Outbound Connection Failures

Resolved
Degraded performance
Started 21 days agoLasted 5 days

Affected

Locations

Degraded performance from 8:40 PM to 3:31 PM

Miami

Degraded performance from 8:40 PM to 3:31 PM

Updates
  • Resolved
    Resolved

    We've waited about a full day after stable connectiivity has been established.

    The following is a (modified for public release) post-mortem from our DDoS Mitigation provider:

    An issue emerged, affecting outgoing connections in the 216.173.77.0/24 range. The problem was traced to our protection algorithm, which incorrectly flagged legitimate TCP SYN-ACK traffic as an attack. Initially, we explored several potential causes, including routing issues, before confirming the source of the problem within the protection system.

    To mitigate the impact while investigating further, temporary measures were implemented for affected customers. These included adjustments to allow traffic through specific rules while we worked on a more comprehensive solution. A fix was deployed promptly and extended to additional regions after thorough testing.

    During the resolution process, secondary complications arose due to overlapping reports of unrelated issues, such as threshold settings and connectivity challenges. These required separate investigations but were not linked to the main problem.

    Communication challenges throughout the process slowed down troubleshooting and resolution efforts. However, the root cause was identified and addressed, and the algorithm responsible for the issue is being retired in an upcoming update to prevent similar occurrences.

    We remain committed to improving our processes and communication to ensure more efficient handling of such incidents in the future. We appreciate your understanding and patience as we worked to resolve this issue promptly and effectively.

  • Monitoring
    Monitoring

    We've applied a blanket fix globally. Currently waiting on a full explanation on what happened from our upstream.

  • Update
    Update

    We are continuing to resolve connectivity issues. They have identified a possible cause and are rolling out a fix globally to attempt to resolve any connectivity issues.

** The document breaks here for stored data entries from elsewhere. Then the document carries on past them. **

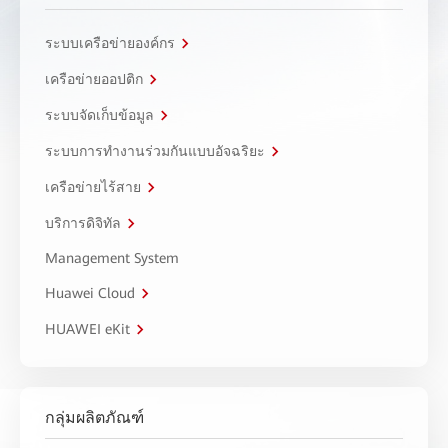
ระบบเครือข่ายองค์กร
เครือข่ายออปติก
ระบบจัดเก็บข้อมูล
ระบบการทำงานร่วมกันแบบอัจฉริยะ
เครือข่ายไร้สาย
บริการดิจิทัล
Management System
Huawei Cloud
HUAWEI eKit
กลุ่มผลิตภัณฑ์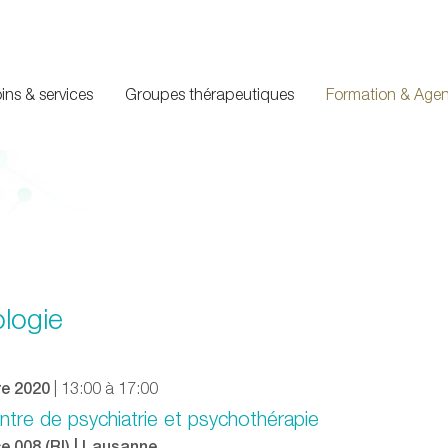
ins & services
Groupes thérapeutiques
Formation & Age
logie
re 2020
| 13:00 à 17:00
ntre de psychiatrie et psychothérapie
e 008 (RI) | Lausanne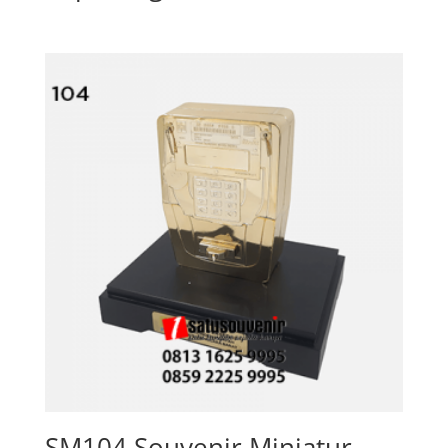
SM104 Souvenir Miniatur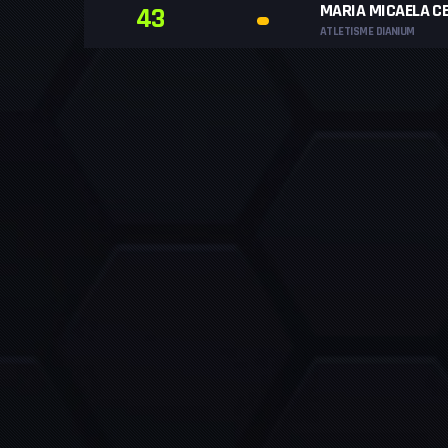
MARIA MICAELA C
43
ATLETISME DIANIUM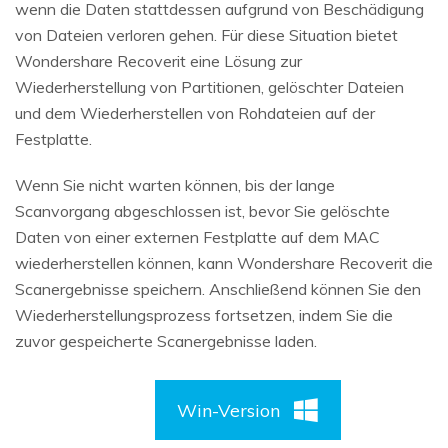
wenn die Daten stattdessen aufgrund von Beschädigung
von Dateien verloren gehen. Für diese Situation bietet
Wondershare Recoverit eine Lösung zur
Wiederherstellung von Partitionen, gelöschter Dateien
und dem Wiederherstellen von Rohdateien auf der
Festplatte.
Wenn Sie nicht warten können, bis der lange
Scanvorgang abgeschlossen ist, bevor Sie gelöschte
Daten von einer externen Festplatte auf dem MAC
wiederherstellen können, kann Wondershare Recoverit die
Scanergebnisse speichern. Anschließend können Sie den
Wiederherstellungsprozess fortsetzen, indem Sie die
zuvor gespeicherte Scanergebnisse laden.
Win-Version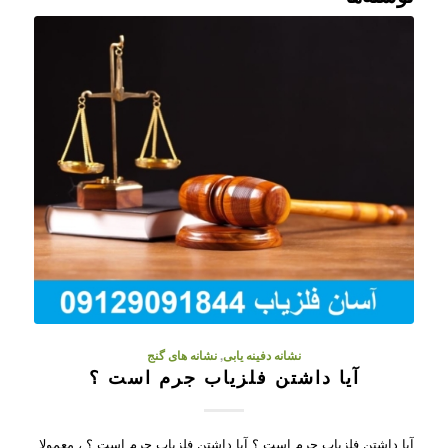
نشانه دفینه یابی
,
نشانه های گنج
آیا داشتن فلزیاب جرم است ؟
آیا داشتن فلزیاب جرم است ؟ آیا داشتن فلزیاب جرم است ؟ ، معمولا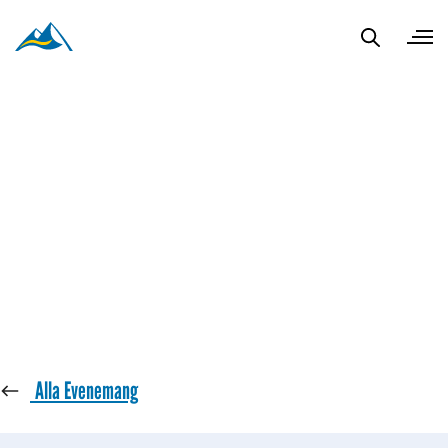
« Alla Evenemang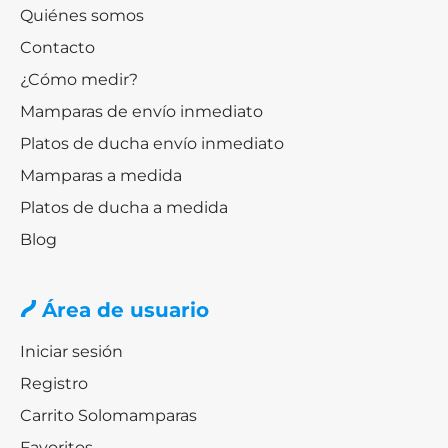
Quiénes somos
en Solomamparas
Contacto
Comprar grifos de baño online nunca fue tan sencillo.
¿Cómo medir?
Revisa nuestro catálogo, elige el tuyo, añádelo a la cesta
Mamparas de envío inmediato
y
realiza tu pedido de manera segura
. ¿Necesitas más
piezas para completar un baño de revista? No dudes en
Platos de ducha envío inmediato
revisar el resto del catálogo y disfrutar de calidad y
Mamparas a medida
diseño ajustado a tu bolsillo.
Platos de ducha a medida
Blog
Área de usuario
Iniciar sesión
Registro
Carrito Solomamparas
Favoritos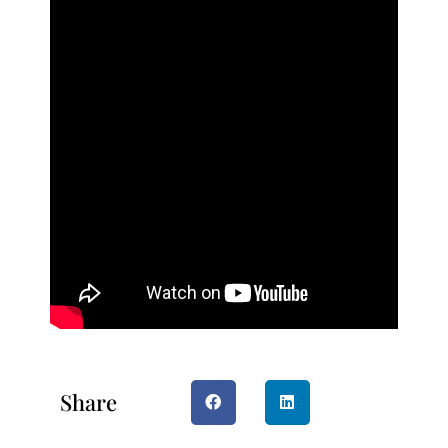
Share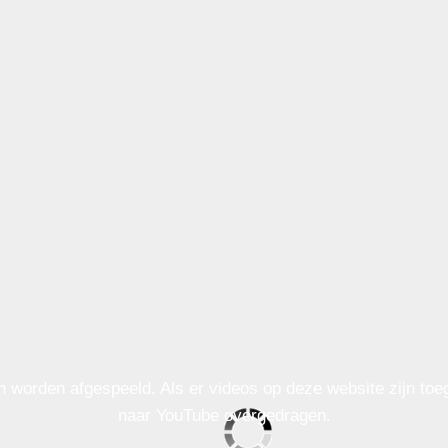
n worden afgespeeld. Als er videos op deze website zijn to
naar YouTube overgedragen.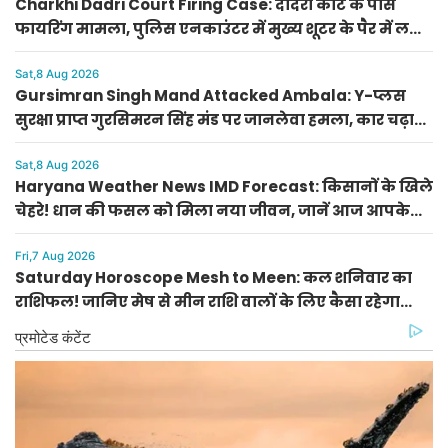
Charkhi Dadri Court Firing Case: दादरी कोर्ट के पास
फायरिंग मामला, पुलिस एनकाउंटर में मुख्य शूटर के पैर में लगी
गोली; 3 गिरफ्तार
Sat,8 Aug 2026
Gursimran Singh Mand Attacked Ambala: Y-प्लस
सुरक्षा प्राप्त गुरसिमरन सिंह मंड पर जानलेवा हमला, कार चढ़ाने
और गाली-गलौज के आरोप
Sat,8 Aug 2026
Haryana Weather News IMD Forecast: किसानों के खिले
चेहरे! धान की फसल को मिला नया जीवन, जानें आज आपके
जिले का मौसम
Fri,7 Aug 2026
Saturday Horoscope Mesh to Meen: कल शनिवार का
राशिफल! जानिए मेष से मीन राशि वालों के लिए कैसा रहेगा
दिन, किसे मिलेगा आर्थिक लाभ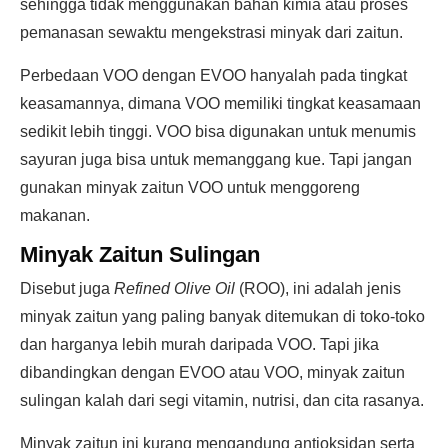
sehingga tidak menggunakan bahan kimia atau proses
pemanasan sewaktu mengekstrasi minyak dari zaitun.
Perbedaan VOO dengan EVOO hanyalah pada tingkat
keasamannya, dimana VOO memiliki tingkat keasamaan
sedikit lebih tinggi. VOO bisa digunakan untuk menumis
sayuran juga bisa untuk memanggang kue. Tapi jangan
gunakan minyak zaitun VOO untuk menggoreng
makanan.
Minyak Zaitun Sulingan
Disebut juga
Refined Olive Oil
(ROO), ini adalah jenis
minyak zaitun yang paling banyak ditemukan di toko-toko
dan harganya lebih murah daripada VOO. Tapi jika
dibandingkan dengan EVOO atau VOO, minyak zaitun
sulingan kalah dari segi vitamin, nutrisi, dan cita rasanya.
Minyak zaitun ini kurang mengandung antioksidan serta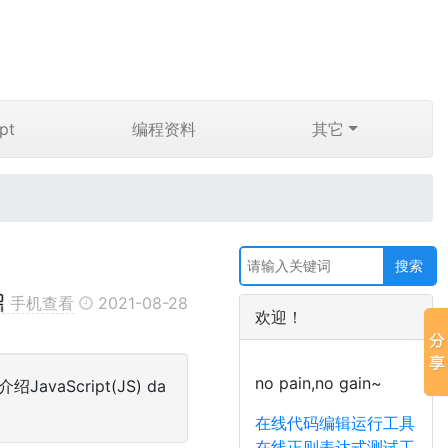
pt
编程资料
其它
手机查看
2021-08-28
欢迎！
no pain,no gain~
vaScript(JS) da
在线代码编辑运行工具
在线正则表达式测试工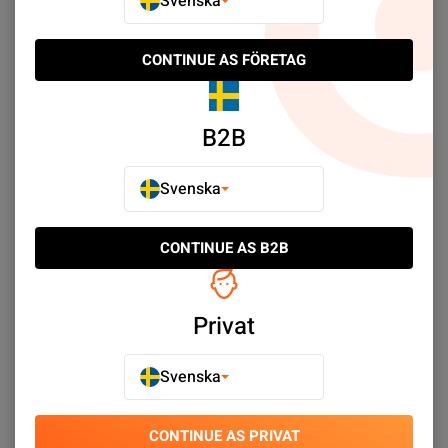
Svenska
Köp nu
Köp nu
CONTINUE AS FÖRETAG
NY PRODUKT
NY PRODUKT
B2B
Svenska
CONTINUE AS B2B
Höger hörlur för AirPods
Höger hörlur för AirPods
Generation 2 - Utan etui
Pro 1 - Utan etui
SEK 329.00
SEK 369.00
Privat
Köp nu
Köp nu
Svenska
CONTINUE AS PRIVAT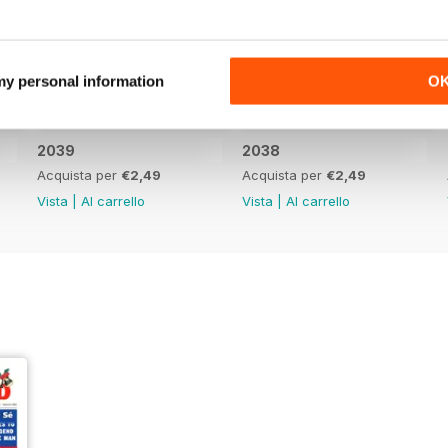
 my personal information
O
2039
2038
Acquista per
€2,49
Acquista per
€2,49
Vista
|
Al carrello
Vista
|
Al carrello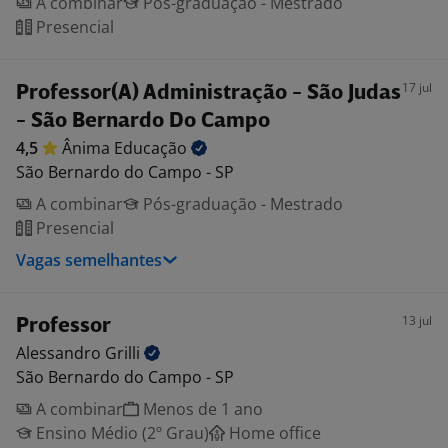
A combinar
Pós-graduação - Mestrado
Presencial
17 jul
Professor(A) Administração - São Judas
- São Bernardo Do Campo
4,5
Ânima
Educação
São Bernardo do Campo - SP
A combinar
Pós-graduação - Mestrado
Presencial
Vagas semelhantes
13 jul
Professor
Alessandro
Grilli
São Bernardo do Campo - SP
A combinar
Menos de 1 ano
Ensino Médio (2º Grau)
Home office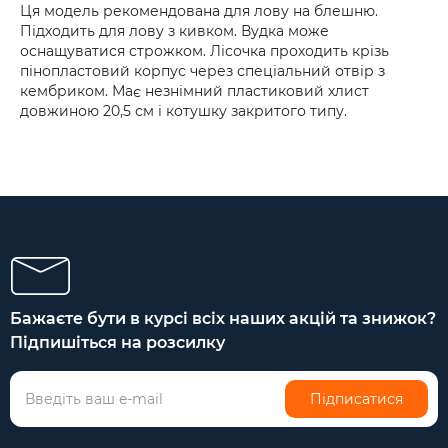
Ця модель рекомендована для лову на блешню.
Підходить для лову з кивком. Вудка може
оснащуватися строжком. Лісочка проходить крізь
пінопластовий корпус через спеціальний отвір з
кембриком. Має незнімний пластиковий хлист
довжиною 20,5 см і котушку закритого типу.
Бажаєте бути в курсі всіх наших акцій та знижок?
Підпишіться на розсилку
Підписатися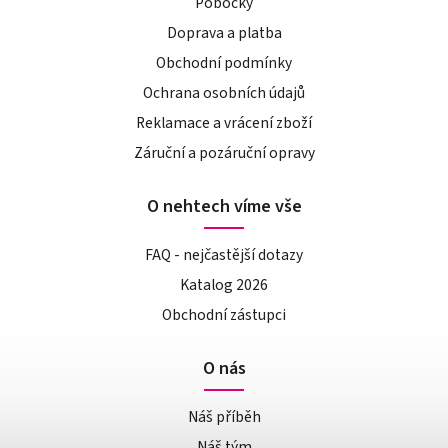
Pobočky
Doprava a platba
Obchodní podmínky
Ochrana osobních údajů
Reklamace a vrácení zboží
Záruční a pozáruční opravy
O nehtech víme vše
FAQ - nejčastější dotazy
Katalog 2026
Obchodní zástupci
O nás
Náš příběh
Náš tým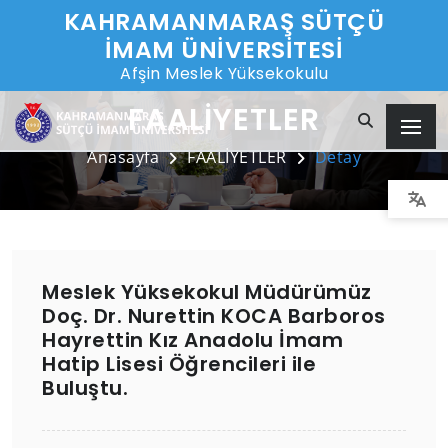
KAHRAMANMARAŞ SÜTÇÜ
İMAM ÜNİVERSİTESİ
Afşin Meslek Yüksekokulu
FAALİYETLER
Anasayfa
FAALİYETLER
Detay
Meslek Yüksekokul Müdürümüz
Doç. Dr. Nurettin KOCA Barboros
Hayrettin Kız Anadolu İmam
Hatip Lisesi Öğrencileri ile
Buluştu.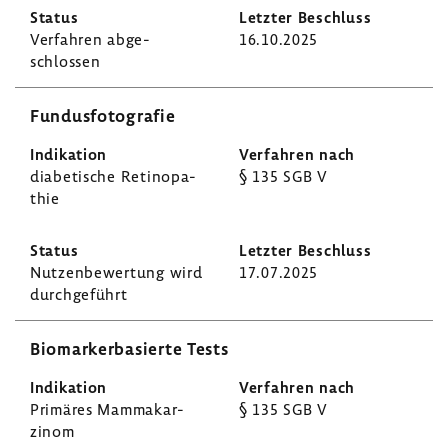
Verfahren abge­
16.10.2025
schlossen
Fundus­fo­to­grafie
diabe­ti­sche Reti­no­pa­
§ 135 SGB V
thie
Nutzen­be­wer­tung wird
17.07.2025
durch­ge­führt
Biomar­ker­ba­sierte Tests
Primäres Mamma­kar­
§ 135 SGB V
zinom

    In addition, we noticed that a side effect of this behavior is that throughput speeds may have decreased. Our testing towards a number of speedtest(dot)net servers confirms this and that is being resolved as well.

  • Update
    Update

    We have applied a temporary fix that manually allows outbound connections over port 32000-65000. This was suggested by our upstream and is showing positive results.

    If you continue to encounter issues, please let us know and we will investigate further with you individually.

  • Identified
    Identified

    We have identified elevated rates of failed outbound connections what we've identified to be HTTP and HTTPS, but could be further affecting other protocols.

    Our network has been ruled out as the cause of it and the issue has been escalated to our upstream in order to resolve it as quickly as possible.

    We initially thought these were DNS resolution failures. After a deeper look and logs provided by customers, it was determined that it was not causing the failures to reach to outbound sources such as Plugin APIs, 1.1.1.1 (Cloudflare DNS), and other sources.

    We will provide more information as it becomes available.